Even the most curmudgeonly among us has to admit Ann Arborites are insanely lucky when it comes to classical music. Not only do we have more classical music performances per capita than any other city in Michigan, but we have more better classical music performances per capita than, well, any other city imaginable. What other town our size can claim to have had the best orchestra in the world–the Berliner Philharmoniker–appear here one month and the best band in the land–the Eastman Wind Ensemble–perform on the same stage exactly one month later?
Two things make the Eastman Wind Ensemble the best. First, the EWE was the first to join winds, brass, and percussion for the purpose of playing band pieces (Sousa, for example), amazing transcriptions (Scheidt, say), and newly commissioned works (Schwantner, anyone?).
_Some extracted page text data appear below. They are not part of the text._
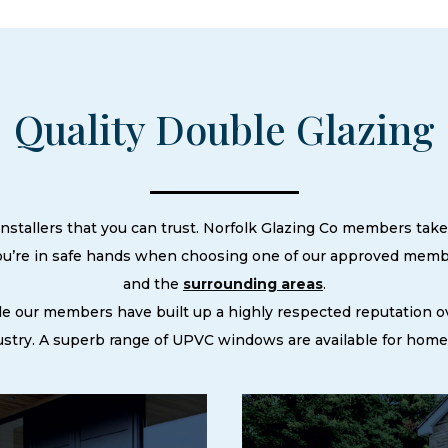
Quality Double Glazing
nstallers that you can trust. Norfolk Glazing Co members take 
ou’re in safe hands when choosing one of our approved membe
and the
surrounding areas
.
le our members have built up a highly respected reputation
try. A superb range of UPVC windows are available for homes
Founded by Frederick Fennell in 1951 at Rochester’s Eastman School of Music, the EWE virtually created the standard band repertoire, and in the decades since, more than 20,000 bands have been founded in their sonic image in high schools, colleges, universities and music conservatories across the country.
But even the best of their aural offspring–the North Texas Wind Symphony from North Texas University–cannot match the Eastman. As Fennell passed the baton to Donald Hunsberger and Hunsberger in turn passed it to Mark Davis Scatterday, so the faculty and students of the Eastman School have passed on the secrets of their smooth tone and seamless ensemble, their polished technique and poised sense of rhythm, and almost sixty years later the EWE is still instantly recognizable as the super-virtuoso band Fennell founded.
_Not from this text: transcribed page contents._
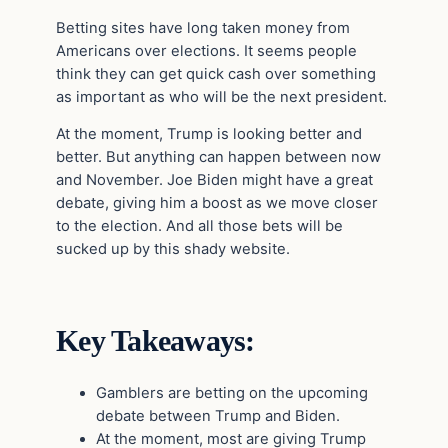
Betting sites have long taken money from
Americans over elections. It seems people
think they can get quick cash over something
as important as who will be the next president.
At the moment, Trump is looking better and
better. But anything can happen between now
and November. Joe Biden might have a great
debate, giving him a boost as we move closer
to the election. And all those bets will be
sucked up by this shady website.
Key Takeaways:
Gamblers are betting on the upcoming
debate between Trump and Biden.
At the moment, most are giving Trump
Perhaps even more amazingly, its appearance at Hill Auditorium on December 17 will be the Eastman Wind Ensemble’s first in town. Heretofore, local band lovers had to get their fix with recordings–Fennell’s fabulous twenty-four for Mercury and Hunsberger’s superlative series for Sony. Who among us who’s experienced Fennell and the EWE wailing on Sousa’s “Solid Men to the Front” could ever forget it? And was anything ever so lovely as Wynton Marsalis’ ineffable trumpet floating serenely above Hunsberger and the EWE’s softly undulating sonorities in Copland’s Quiet City?
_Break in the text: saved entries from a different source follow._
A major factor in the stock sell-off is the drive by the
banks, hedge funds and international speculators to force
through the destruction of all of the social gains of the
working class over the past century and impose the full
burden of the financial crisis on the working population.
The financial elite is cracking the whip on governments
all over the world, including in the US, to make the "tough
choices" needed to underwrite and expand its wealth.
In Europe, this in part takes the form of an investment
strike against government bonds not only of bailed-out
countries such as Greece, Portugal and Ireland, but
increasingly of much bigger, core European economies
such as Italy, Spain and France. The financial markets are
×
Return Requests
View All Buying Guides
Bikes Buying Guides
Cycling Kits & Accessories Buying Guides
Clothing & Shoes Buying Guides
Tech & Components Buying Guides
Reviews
Hunsberger, now the EWE’s Conductor Emeritus, will be appearing for just one of five numbers at the December concert, his own transcription of Debussy’s Homage to Rameau. Three of the remaining pieces will be led by Scatterday: his arrangements of the rambunctious Tumbao from Roberto Sierra’s “La Salsa” Symphony and Andrea Gabrieli’s brilliant Aria della Battaglia as well as David Maslanka’s exuberant Wind Symphony no. 4. The fifth piece, Jeff Tyzik’s Riffs, features Eastman faculty member Michael Burritt beating and battering all manner of percussion instruments.